On an up note however the lost and found lady (Kang Chae-yoon) turns out to be what Moon Ki-hoon calls in a review in The Korean Herald a "dorky but endearingly sincere fangirl," whose warmth stands apart from "the industry's manufactured, hyper-organized fan culture," and whose "simple gestures of goodwill -- playing and singing along to their old songs, showing them how to enjoy life while acting as an impromptu tour guide -- become literal beacons of hope for the protagonists." I fear it is spelled out so obviously.

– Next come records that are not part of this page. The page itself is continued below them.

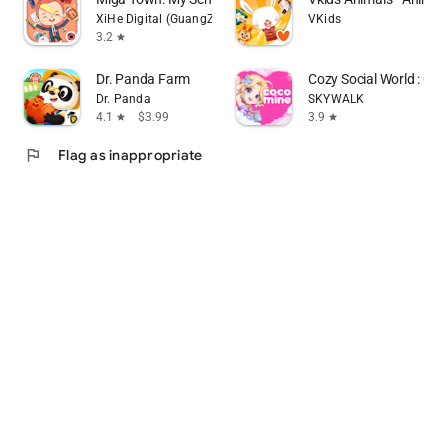
XiHe Digital (GuangZhou) Technology Co., Ltd.
VKids
3.2
star
Dr. Panda Farm
Cozy Social World : Co
Dr. Panda
SKYWALK
4.1
$3.99
3.9
star
star
flag
Flag as inappropriate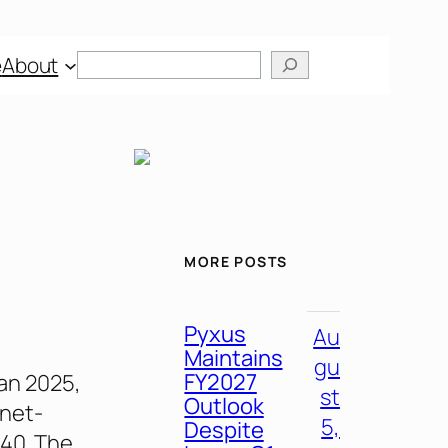
Search
e
About
MORE POSTS
Pyxus
Au
Maintains
gu
FY2027
lan 2025,
st
Outlook
 net-
5,
Despite
040. The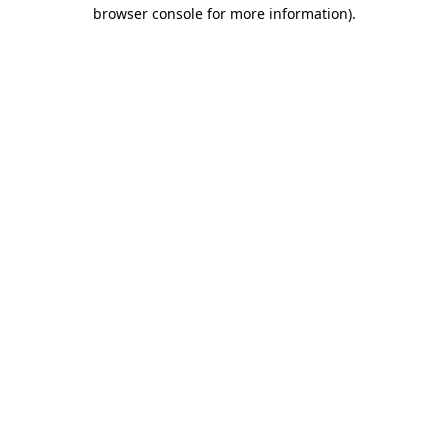
browser console for more information).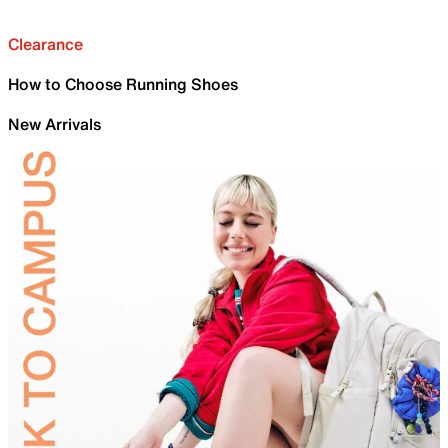
Clearance
How to Choose Running Shoes
New Arrivals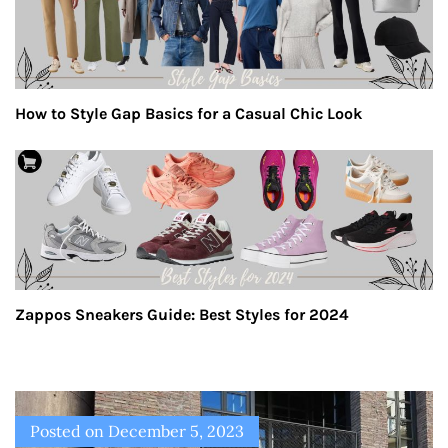
How to Style Gap Basics for a Casual Chic Look
Zappos Sneakers Guide: Best Styles for 2024
Posted on
December 5, 2023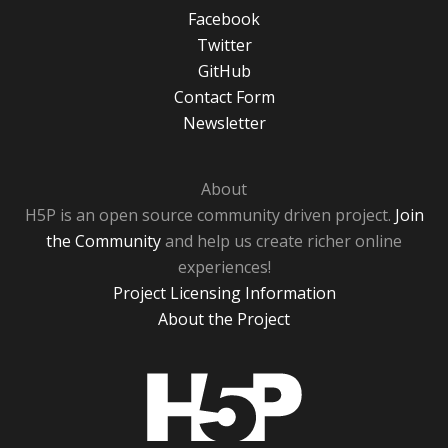
Facebook
Twitter
GitHub
Contact Form
Newsletter
About
H5P is an open source community driven project.
Join
the Community
and help us create richer online
experiences!
Project Licensing Information
About the Project
H5P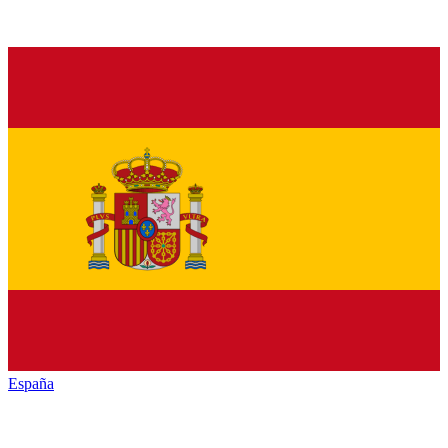
España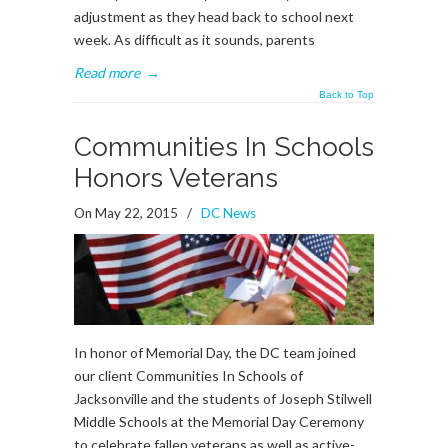
adjustment as they head back to school next
week. As difficult as it sounds, parents
Read more
→
Back to Top
Communities In Schools
Honors Veterans
On May 22, 2015
/
DC News
In honor of Memorial Day, the DC team joined
our client Communities In Schools of
Jacksonville and the students of Joseph Stilwell
Middle Schools at the Memorial Day Ceremony
to celebrate fallen veterans as well as active-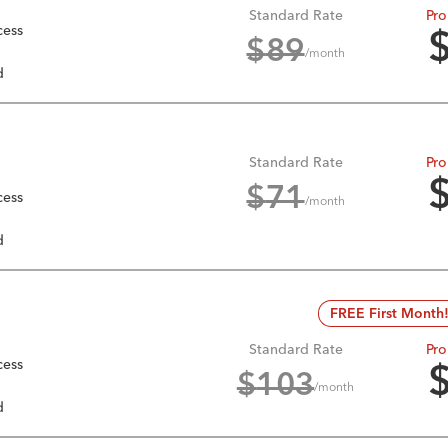
Standard Rate
Pro
cess
$
89
/month
d
Standard Rate
Pro
$
71
cess
/month
d
FREE First Month
Standard Rate
Pro
cess
$
103
/month
d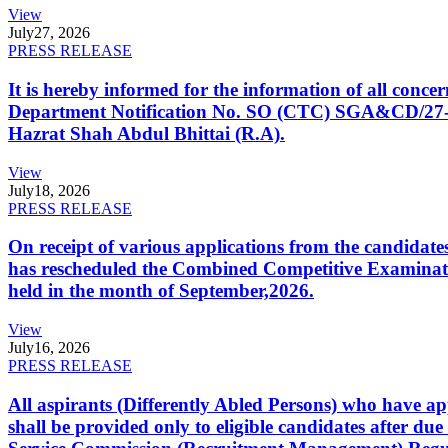
View
July
27, 2026
PRESS RELEASE
It is hereby informed for the information of all con
Department Notification No. SO (CTC) SGA&CD/27-02/2
Hazrat Shah Abdul Bhittai (R.A).
View
July
18, 2026
PRESS RELEASE
On receipt of various applications from the candid
has rescheduled the Combined Competitive Examination
held in the month of September,2026.
View
July
16, 2026
PRESS RELEASE
All aspirants (Differently Abled Persons) who have ap
shall be provided only to eligible candidates after due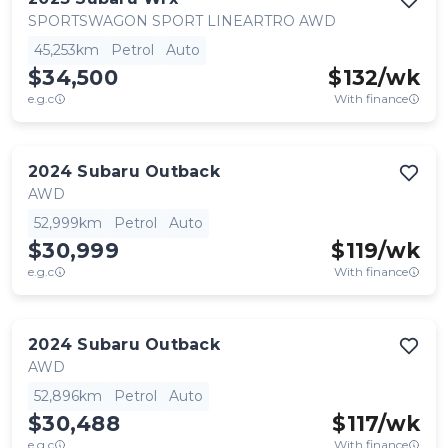
SPORTSWAGON SPORT LINEARTRO AWD
45,253km
Petrol
Auto
$34,500
$
132
/wk
e.g.c
With finance
2024
Subaru
Outback
AWD
52,999km
Petrol
Auto
$30,999
$
119
/wk
e.g.c
With finance
2024
Subaru
Outback
AWD
52,896km
Petrol
Auto
$30,488
$
117
/wk
e.g.c
With finance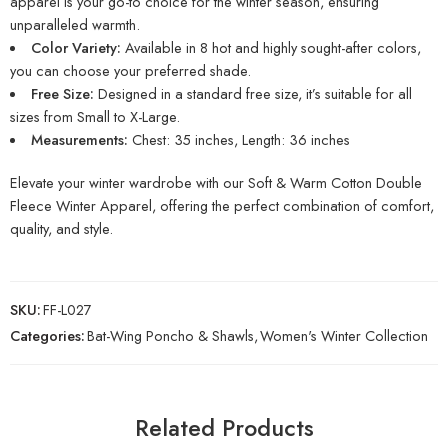
apparel is your go-to choice for the winter season, ensuring
unparalleled warmth.
Color Variety:
Available in 8 hot and highly sought-after colors,
you can choose your preferred shade.
Free Size:
Designed in a standard free size, it’s suitable for all
sizes from Small to X-Large.
Measurements:
Chest: 35 inches, Length: 36 inches
Elevate your winter wardrobe with our Soft & Warm Cotton Double
Fleece Winter Apparel, offering the perfect combination of comfort,
quality, and style.
SKU:
FF-L027
Categories:
Bat-Wing Poncho & Shawls
,
Women's Winter Collection
Related Products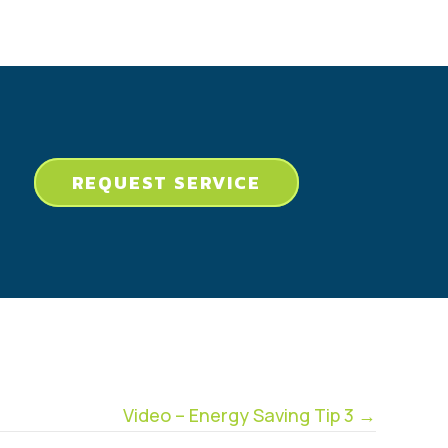
REQUEST SERVICE
Video – Energy Saving Tip 3 →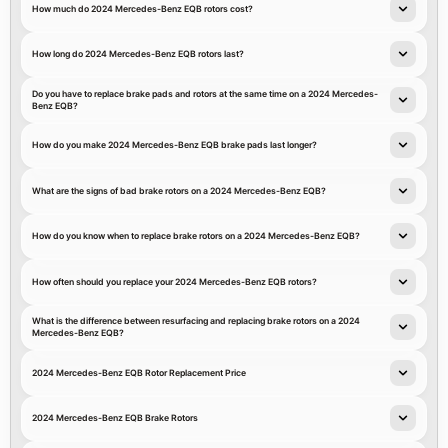
How much do 2024 Mercedes-Benz EQB rotors cost?
How long do 2024 Mercedes-Benz EQB rotors last?
Do you have to replace brake pads and rotors at the same time on a 2024 Mercedes-
Benz EQB?
How do you make 2024 Mercedes-Benz EQB brake pads last longer?
What are the signs of bad brake rotors on a 2024 Mercedes-Benz EQB?
How do you know when to replace brake rotors on a 2024 Mercedes-Benz EQB?
How often should you replace your 2024 Mercedes-Benz EQB rotors?
What is the difference between resurfacing and replacing brake rotors on a 2024
Mercedes-Benz EQB?
2024 Mercedes-Benz EQB Rotor Replacement Price
2024 Mercedes-Benz EQB Brake Rotors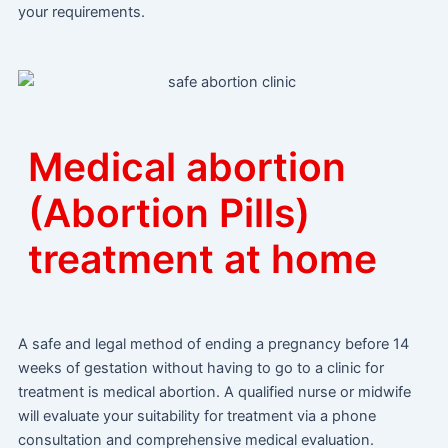
your requirements.
Medical abortion
(Abortion Pills)
treatment at home
A safe and legal method of ending a pregnancy before 14
weeks of gestation without having to go to a clinic for
treatment is medical abortion. A qualified nurse or midwife
will evaluate your suitability for treatment via a phone
consultation and comprehensive medical evaluation.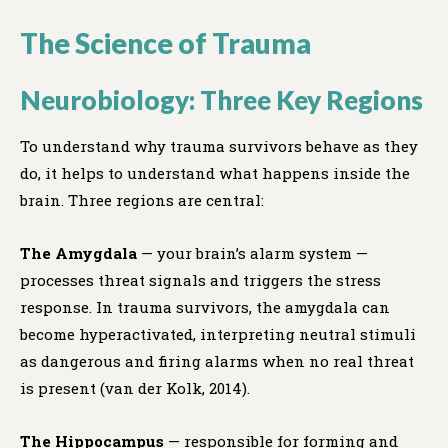
The Science of Trauma
Neurobiology: Three Key Regions
To understand why trauma survivors behave as they
do, it helps to understand what happens inside the
brain. Three regions are central:
The Amygdala
— your brain’s alarm system —
processes threat signals and triggers the stress
response. In trauma survivors, the amygdala can
become hyperactivated, interpreting neutral stimuli
as dangerous and firing alarms when no real threat
is present (van der Kolk, 2014).
The Hippocampus
— responsible for forming and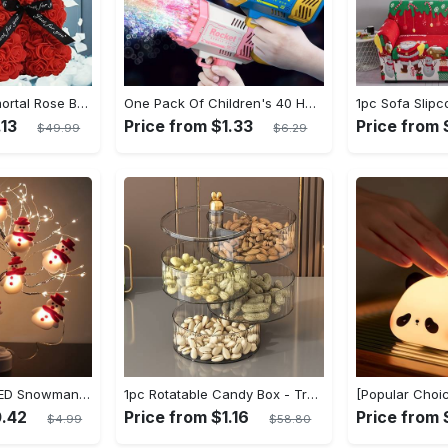
1pc Exquisite Immortal Rose Bear - Soft Artificial Foam Flowers, Long-Lasting, Realistic, Perfect Gift for Romantic Occasions, Valentine's Day, Mother's Day, Anniversary, Wedding, Birthday, and Christmas Celebrations
One Pack Of Children's 40 Holes Rocket Launcher Handheld Portable Electric Automatic Bubble Gun LED Light For Boys And Girls Gathering Party Birthday Halloween Christmas Gift Carnival
.13
Price from $1.33
Price from 
$49.99
$6.29
1 Set of Festive LED Snowman String Lights - 5.4ft/1.65m Long, 10 Bright Lights, Christmas Ornaments, Decorations for Christmas Tree, Party, Festive Ambiance
1pc Rotatable Candy Box - Transparent Dried Fruit Plate, Nut Snack Storage Box - Acrylic - For Home Living Room, Table Top - Jewelry Rotating Storage Box - 2/3/4 Layers Sundries Storage Box - Perfect Gift for Home Decor Lovers
0.42
Price from $1.16
Price from
$4.99
$58.80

This film isn't notable for its subtlety. She gladly joins up with the trio to drive them to their van, which would be a long bus ride, and that night she parties with them, drinking by a chopped-wood fire at the beach, singing and letting go with them and next day playing that impromptu tour guide role.

There is a final double crisis, which feels a bit manufactured but in the circumstances is understandable: Soomin is the only stable one of the three travelers, and we've seen how flawed she can be, at times.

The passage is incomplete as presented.